La atracción de inversiones extranjeras directas es también una prioridad, ampliándose a los sectores de la producción de alimentos, el fomento de las fuentes renovables de energía y la recuperación de la industria azucarera.
Como se puede apreciar, estamos frente a una estrategia que busca, en medio de un escenario calificado por el mandatario Miguel Díaz-Canel como “economía de guerra”, generar una tendencia de progresiva recuperación.
Sin embargo, la prensa anticubana ha presentado las medidas como una cruzada contra el sector privado o como una arista neoliberal del actual gobierno. Una matriz mediática rocambolesca que omite la decisión del Estado cubano de impulsar a este sector para convertirlo en un complemento dentro de la estrategia de desarrollo nacional, con reglas y orden claros y sin perder de vista que el resto de la economía, la que se proyecta dinamizar, es la responsable del 87 por ciento del PIB.
La lista cubana
El gobierno cubano dio un golpe político y jurídico a EE.UU. y a sus peones terroristas de origen cubano al publicar el pasado diciembre su Lista Nacional de personas y entidades vinculadas al terrorismo contra Cuba.
La legítima acción, además de ser una prueba de que Cuba no aceptará sombras a su soberanía, reiteró el compromiso de la Isla con la lucha antiterrorista; desarticuló, una vez más, la estólida narrativa con la que Washington argumenta la arbitraria inclusión de Cuba en la espuria lista de países patrocinadores del terrorismo; y dejó en evidencia el cinismo estadounidense en esta materia.
El documento, amparado en la resolución 1373 del Consejo de Seguridad de la ONU y en el ordenamiento jurídico cubano, señala, con toda claridad, a 61 personas y 19 organizaciones criminales, investigadas por las autoridades cubanas de incitar, promover, planificar, organizar, financiar y/o ejecutar acciones tipificadas como terrorismo.
Todos los incluidos en el listado cubano radican en EE.UU. y actúan con total impunidad en ese país, sin que el gobierno, paladín de la “lucha contra el terrorismo”, tome medidas para impedir que desde su territorio se comentan y organicen acciones terroristas contra otros estados.

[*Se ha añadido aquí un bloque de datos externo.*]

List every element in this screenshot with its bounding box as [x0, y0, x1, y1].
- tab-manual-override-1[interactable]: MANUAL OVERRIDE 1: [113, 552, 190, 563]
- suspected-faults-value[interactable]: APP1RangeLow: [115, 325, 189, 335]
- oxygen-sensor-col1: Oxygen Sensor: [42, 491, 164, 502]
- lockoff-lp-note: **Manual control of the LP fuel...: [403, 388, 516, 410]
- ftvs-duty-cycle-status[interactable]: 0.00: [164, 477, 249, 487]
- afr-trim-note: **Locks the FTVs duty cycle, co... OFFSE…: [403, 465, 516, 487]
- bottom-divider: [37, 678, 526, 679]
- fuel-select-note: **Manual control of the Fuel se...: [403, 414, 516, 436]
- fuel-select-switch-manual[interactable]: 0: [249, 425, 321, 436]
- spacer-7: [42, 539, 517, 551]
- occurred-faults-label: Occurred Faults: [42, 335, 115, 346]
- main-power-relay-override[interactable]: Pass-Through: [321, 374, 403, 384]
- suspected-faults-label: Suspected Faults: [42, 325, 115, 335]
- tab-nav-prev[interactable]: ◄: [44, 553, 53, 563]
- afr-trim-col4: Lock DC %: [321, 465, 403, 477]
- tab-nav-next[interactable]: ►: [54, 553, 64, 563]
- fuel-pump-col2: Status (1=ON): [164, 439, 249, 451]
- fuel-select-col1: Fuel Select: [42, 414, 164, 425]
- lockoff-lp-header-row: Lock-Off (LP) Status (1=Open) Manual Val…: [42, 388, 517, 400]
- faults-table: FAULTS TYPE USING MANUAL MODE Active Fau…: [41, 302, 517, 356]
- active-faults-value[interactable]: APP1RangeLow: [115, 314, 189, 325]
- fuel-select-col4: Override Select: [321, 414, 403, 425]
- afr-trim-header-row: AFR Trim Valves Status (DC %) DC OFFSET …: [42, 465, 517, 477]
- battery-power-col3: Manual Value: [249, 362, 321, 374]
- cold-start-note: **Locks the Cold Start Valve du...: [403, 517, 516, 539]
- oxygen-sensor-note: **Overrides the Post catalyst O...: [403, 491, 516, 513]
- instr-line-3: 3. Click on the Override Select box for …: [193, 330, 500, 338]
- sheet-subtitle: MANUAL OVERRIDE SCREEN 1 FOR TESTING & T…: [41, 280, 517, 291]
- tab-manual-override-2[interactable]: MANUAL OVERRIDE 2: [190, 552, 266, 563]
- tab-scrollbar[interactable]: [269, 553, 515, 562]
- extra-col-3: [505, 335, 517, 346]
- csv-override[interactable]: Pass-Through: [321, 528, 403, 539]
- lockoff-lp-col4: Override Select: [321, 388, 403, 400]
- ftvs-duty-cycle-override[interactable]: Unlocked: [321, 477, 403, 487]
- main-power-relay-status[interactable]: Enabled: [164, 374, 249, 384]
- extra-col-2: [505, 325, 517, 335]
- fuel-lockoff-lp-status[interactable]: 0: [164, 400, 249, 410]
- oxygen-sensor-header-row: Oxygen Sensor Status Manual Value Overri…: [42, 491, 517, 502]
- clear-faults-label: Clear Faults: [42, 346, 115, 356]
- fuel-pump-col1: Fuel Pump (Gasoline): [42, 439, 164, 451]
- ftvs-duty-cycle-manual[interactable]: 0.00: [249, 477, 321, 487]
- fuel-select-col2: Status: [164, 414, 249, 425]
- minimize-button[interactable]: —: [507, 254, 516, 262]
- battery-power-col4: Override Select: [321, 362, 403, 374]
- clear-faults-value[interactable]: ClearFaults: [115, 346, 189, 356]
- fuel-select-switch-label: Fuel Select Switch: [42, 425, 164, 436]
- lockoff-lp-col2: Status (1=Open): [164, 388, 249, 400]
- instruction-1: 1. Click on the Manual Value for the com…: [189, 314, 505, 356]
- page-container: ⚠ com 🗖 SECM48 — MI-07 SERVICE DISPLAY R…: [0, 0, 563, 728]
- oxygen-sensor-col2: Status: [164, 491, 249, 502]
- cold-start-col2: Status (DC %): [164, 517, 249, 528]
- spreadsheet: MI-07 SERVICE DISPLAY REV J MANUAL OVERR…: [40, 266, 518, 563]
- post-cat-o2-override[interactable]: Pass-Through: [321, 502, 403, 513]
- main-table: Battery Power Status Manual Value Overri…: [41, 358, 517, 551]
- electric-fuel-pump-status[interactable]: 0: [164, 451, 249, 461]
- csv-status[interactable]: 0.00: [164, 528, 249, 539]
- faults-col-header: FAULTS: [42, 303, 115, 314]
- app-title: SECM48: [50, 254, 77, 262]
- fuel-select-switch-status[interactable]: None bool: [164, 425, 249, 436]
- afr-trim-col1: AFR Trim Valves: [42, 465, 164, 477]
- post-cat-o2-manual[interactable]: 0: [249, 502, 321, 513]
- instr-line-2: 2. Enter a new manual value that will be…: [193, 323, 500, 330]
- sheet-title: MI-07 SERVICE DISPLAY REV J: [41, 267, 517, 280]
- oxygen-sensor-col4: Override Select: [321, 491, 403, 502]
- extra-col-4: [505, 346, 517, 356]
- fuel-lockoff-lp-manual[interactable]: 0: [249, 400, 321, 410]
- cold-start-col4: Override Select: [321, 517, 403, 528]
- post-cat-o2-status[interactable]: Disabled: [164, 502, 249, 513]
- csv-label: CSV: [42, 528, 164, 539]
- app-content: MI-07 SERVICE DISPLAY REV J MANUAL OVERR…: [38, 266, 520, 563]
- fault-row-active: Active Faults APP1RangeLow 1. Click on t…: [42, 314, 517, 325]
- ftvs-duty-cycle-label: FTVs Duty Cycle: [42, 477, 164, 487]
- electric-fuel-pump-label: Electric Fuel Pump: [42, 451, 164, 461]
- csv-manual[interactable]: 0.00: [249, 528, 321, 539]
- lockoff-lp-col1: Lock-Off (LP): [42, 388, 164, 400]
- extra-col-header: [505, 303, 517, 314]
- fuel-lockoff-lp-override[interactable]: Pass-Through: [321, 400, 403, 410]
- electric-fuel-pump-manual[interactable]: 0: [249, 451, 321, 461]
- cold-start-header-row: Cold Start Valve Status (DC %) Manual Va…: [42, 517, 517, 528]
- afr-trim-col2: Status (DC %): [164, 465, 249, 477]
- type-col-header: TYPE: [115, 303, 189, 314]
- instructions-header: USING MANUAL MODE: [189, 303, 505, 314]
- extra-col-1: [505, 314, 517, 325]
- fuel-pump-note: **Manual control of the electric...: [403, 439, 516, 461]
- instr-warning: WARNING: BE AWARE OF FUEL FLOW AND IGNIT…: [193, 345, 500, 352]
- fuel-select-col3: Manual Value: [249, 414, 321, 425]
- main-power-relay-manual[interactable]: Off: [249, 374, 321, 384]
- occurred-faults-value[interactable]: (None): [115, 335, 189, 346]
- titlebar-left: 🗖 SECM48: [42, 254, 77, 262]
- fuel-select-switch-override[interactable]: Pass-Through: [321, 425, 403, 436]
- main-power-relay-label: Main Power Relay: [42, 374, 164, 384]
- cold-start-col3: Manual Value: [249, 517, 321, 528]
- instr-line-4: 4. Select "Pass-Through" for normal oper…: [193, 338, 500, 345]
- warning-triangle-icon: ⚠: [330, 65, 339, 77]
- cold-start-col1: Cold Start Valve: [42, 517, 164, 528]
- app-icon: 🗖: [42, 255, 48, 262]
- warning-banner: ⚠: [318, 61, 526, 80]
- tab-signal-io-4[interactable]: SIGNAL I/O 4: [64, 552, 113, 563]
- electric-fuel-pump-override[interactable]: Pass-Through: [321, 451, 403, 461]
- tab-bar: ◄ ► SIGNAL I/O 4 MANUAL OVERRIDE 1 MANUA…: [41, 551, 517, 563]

En los últimos 65 años, los sucesivos gobiernos norteños han dado amparo y respaldo financiero, político, y militar a decenas de organizaciones y personas terroristas cuyos actos causaron la muerte de más de dos mil cubanos. Muchas de esas personas y entidades criminales están mencionadas en el lista que la Isla publicó.
Sin dudas, Cuba cerró el año en pleno movimiento. Con la determinación de hacer avanzar su economía, por un lado; y lanzándole a su enemigo histórico una acusación política y simbólica que, por más que la prensa lo haya disminuido, patentiza la determinación de la mayor de las Antillas de no cejar en su empeño justiciero, soberano y socialista.
Y si todavía quedara alguna duda de la decisión de los cubanos, en los festejos por el aniversario 65 del triunfo de la Revolución, el general de ejército Raúl Castro, uno de los líderes de la heroica gesta libertaria en estas seis décadas, tomó el micrófono y le habló a la nación, tocando las más sentidas y genuinas fibras de un pueblo negado a la rendición. En parte de su alocución, el estadista afirmó:
“En el tránsito por el ignoto camino que conlleva construir el socialismo en un país pobre y sometido a constantes agresiones, nos hemos visto obligados a crear nuestras propias maneras de hacer, evidencia de que el proceso revolucionario cubano se ha caracterizado siempre por una inmensa capacidad creadora.
“Hoy podemos decir con sano orgullo que ni agresiones externas, ni los golpes de la naturaleza, ni nuestros propios errores han impedido que lleguemos a este 65 aniversario. ¡Aquí estamos y aquí estaremos!”
Tras estas palabras, cualquiera que haya dudado del camino trazado por la actual dirección del país tendrá que revisar sus percepciones y fuentes de información. La Cuba socialista, antiimperialista y fidelista, en medio de una de las más bravías tormentas, no ha variado el rumbo.